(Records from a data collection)
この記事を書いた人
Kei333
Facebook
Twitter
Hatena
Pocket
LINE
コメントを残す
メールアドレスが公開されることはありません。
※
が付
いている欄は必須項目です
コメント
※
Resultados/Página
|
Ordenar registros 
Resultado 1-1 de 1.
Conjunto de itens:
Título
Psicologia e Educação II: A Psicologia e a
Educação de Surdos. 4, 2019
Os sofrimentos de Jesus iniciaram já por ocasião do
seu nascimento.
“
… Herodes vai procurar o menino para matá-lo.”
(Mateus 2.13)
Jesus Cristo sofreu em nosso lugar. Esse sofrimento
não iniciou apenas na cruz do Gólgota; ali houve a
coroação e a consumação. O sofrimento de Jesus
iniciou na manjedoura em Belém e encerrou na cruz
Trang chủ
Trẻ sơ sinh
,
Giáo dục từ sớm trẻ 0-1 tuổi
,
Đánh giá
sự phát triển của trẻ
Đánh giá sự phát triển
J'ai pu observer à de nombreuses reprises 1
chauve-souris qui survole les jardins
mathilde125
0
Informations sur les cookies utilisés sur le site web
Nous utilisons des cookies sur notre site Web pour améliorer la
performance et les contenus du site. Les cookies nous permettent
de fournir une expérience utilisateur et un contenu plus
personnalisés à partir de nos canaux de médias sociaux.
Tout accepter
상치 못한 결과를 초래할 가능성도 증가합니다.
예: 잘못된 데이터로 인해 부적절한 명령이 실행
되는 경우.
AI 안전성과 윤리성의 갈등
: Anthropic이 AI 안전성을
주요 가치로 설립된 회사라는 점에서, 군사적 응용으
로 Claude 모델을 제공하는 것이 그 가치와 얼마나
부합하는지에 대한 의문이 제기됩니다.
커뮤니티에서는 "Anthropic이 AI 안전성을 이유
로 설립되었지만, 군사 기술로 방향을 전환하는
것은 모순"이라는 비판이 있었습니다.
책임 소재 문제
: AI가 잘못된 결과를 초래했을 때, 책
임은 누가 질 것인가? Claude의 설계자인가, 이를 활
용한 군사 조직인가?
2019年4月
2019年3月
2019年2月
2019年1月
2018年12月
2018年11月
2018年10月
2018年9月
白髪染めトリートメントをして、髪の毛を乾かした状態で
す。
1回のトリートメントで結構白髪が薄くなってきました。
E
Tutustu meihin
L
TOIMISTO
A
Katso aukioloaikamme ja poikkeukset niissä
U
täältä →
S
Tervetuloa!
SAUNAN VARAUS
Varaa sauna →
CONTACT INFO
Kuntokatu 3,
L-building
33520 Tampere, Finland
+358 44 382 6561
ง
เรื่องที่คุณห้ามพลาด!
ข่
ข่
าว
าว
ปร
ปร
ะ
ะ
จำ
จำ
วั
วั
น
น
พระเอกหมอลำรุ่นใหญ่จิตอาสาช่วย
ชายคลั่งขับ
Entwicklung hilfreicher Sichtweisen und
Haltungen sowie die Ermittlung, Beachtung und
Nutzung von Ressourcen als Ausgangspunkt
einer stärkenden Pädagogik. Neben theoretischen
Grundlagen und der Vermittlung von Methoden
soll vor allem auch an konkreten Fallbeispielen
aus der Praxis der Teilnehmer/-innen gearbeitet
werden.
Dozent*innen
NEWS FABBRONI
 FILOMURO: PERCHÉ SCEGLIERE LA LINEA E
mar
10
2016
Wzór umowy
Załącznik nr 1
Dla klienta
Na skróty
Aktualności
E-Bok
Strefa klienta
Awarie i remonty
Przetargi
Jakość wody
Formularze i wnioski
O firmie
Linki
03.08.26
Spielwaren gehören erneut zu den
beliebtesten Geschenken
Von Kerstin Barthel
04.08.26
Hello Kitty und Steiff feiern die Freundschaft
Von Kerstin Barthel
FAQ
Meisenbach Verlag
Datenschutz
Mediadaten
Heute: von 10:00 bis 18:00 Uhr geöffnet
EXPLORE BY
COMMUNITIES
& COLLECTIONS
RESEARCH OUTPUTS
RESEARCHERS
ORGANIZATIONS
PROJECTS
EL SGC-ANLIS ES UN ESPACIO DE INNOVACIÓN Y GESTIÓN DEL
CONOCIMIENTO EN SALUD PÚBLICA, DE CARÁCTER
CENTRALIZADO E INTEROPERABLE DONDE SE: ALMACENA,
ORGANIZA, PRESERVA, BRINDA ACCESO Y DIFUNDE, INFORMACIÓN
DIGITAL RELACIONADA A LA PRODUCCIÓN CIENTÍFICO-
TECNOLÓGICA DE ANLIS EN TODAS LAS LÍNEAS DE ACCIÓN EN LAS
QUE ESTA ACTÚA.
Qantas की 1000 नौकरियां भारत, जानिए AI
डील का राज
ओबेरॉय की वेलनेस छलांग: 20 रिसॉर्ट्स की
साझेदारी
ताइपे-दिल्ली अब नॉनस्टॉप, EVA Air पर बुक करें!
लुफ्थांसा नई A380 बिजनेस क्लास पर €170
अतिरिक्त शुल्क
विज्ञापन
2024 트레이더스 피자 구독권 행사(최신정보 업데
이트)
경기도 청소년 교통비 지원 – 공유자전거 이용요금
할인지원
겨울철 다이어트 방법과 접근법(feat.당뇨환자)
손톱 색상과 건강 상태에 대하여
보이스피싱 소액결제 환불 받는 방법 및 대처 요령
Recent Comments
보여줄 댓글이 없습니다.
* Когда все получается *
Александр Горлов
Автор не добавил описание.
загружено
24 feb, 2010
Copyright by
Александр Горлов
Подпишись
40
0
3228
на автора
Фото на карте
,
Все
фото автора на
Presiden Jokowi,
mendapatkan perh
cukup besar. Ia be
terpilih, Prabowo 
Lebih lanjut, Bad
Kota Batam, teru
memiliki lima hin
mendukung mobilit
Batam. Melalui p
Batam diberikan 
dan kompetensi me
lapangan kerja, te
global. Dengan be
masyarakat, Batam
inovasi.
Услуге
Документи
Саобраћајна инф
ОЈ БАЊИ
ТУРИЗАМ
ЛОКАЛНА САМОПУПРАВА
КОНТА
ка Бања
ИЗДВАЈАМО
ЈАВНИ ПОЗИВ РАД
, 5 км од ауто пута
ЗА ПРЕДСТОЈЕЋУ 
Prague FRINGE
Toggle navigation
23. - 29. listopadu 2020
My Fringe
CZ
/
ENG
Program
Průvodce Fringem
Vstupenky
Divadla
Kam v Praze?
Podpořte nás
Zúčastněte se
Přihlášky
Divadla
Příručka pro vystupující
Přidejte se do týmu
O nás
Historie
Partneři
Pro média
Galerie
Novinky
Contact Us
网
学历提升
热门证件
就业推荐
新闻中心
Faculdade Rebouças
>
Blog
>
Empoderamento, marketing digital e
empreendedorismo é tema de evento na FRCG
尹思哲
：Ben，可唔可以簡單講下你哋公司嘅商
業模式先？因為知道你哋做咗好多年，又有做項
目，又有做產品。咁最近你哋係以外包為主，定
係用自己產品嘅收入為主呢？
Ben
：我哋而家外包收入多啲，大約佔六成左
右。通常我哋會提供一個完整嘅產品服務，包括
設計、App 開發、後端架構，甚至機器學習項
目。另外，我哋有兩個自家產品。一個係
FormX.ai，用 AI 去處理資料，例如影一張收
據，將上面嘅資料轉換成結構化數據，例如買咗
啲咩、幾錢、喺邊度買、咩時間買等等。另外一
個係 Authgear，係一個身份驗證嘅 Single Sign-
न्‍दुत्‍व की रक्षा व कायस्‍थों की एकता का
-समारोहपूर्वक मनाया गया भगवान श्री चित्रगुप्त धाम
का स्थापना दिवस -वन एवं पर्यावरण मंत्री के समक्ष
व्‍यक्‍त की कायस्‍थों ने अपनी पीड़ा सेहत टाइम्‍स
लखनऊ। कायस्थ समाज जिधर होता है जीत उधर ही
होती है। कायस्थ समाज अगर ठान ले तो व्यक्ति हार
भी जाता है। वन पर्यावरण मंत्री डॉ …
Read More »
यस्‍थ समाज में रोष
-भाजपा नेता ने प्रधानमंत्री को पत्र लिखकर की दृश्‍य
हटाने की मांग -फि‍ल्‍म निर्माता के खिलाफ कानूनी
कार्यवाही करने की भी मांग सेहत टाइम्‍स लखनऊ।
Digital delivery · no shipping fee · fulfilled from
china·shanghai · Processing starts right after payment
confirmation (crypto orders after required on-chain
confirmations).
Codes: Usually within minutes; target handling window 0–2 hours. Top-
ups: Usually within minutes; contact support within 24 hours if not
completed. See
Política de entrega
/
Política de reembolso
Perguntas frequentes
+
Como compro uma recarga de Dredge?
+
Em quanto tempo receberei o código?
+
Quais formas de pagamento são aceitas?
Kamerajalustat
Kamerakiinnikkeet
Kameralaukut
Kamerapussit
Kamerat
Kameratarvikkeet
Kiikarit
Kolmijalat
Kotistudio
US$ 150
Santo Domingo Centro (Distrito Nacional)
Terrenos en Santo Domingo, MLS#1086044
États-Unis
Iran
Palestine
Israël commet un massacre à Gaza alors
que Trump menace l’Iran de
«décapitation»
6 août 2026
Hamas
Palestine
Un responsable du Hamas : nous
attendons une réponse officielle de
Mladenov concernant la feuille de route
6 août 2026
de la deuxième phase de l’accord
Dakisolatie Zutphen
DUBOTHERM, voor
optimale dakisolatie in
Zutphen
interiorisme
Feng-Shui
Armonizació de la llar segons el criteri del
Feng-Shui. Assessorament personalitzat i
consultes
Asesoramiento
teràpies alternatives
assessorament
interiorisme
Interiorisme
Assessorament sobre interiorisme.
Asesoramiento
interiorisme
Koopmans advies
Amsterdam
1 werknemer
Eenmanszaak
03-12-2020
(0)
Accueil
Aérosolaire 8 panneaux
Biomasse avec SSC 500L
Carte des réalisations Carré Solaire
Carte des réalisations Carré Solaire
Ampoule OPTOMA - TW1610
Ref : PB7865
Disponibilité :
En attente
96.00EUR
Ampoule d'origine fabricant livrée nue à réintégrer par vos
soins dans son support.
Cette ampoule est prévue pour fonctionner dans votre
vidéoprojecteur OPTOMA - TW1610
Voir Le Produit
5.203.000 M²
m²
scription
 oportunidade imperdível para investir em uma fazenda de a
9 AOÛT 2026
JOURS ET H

WHAT THE EXERCISE ASKS: The lines from the start of the entries above through the line containing "de fournir une" are the ones to return, please; copy them exactly and include both ends.

PROBLEM SOLUTION:
この記事を書いた人
Kei333
Facebook
Twitter
Hatena
Pocket
LINE
コメントを残す
メールアドレスが公開されることはありません。
※
が付
いている欄は必須項目です
コメント
※
Resultados/Página
|
Ordenar registros 
Resultado 1-1 de 1.
Conjunto de itens:
Título
Psicologia e Educação II: A Psicologia e a
Educação de Surdos. 4, 2019
Os sofrimentos de Jesus iniciaram já por ocasião do
seu nascimento.
“
… Herodes vai procurar o menino para matá-lo.”
(Mateus 2.13)
Jesus Cristo sofreu em nosso lugar. Esse sofrimento
não iniciou apenas na cruz do Gólgota; ali houve a
coroação e a consumação. O sofrimento de Jesus
iniciou na manjedoura em Belém e encerrou na cruz
Trang chủ
Trẻ sơ sinh
,
Giáo dục từ sớm trẻ 0-1 tuổi
,
Đánh giá
sự phát triển của trẻ
Đánh giá sự phát triển
J'ai pu observer à de nombreuses reprises 1
chauve-souris qui survole les jardins
mathilde125
0
Informations sur les cookies utilisés sur le site web
Nous utilisons des cookies sur notre site Web pour améliorer la
performance et les contenus du site. Les cookies nous permettent
de fournir une expérience utilisateur et un contenu plus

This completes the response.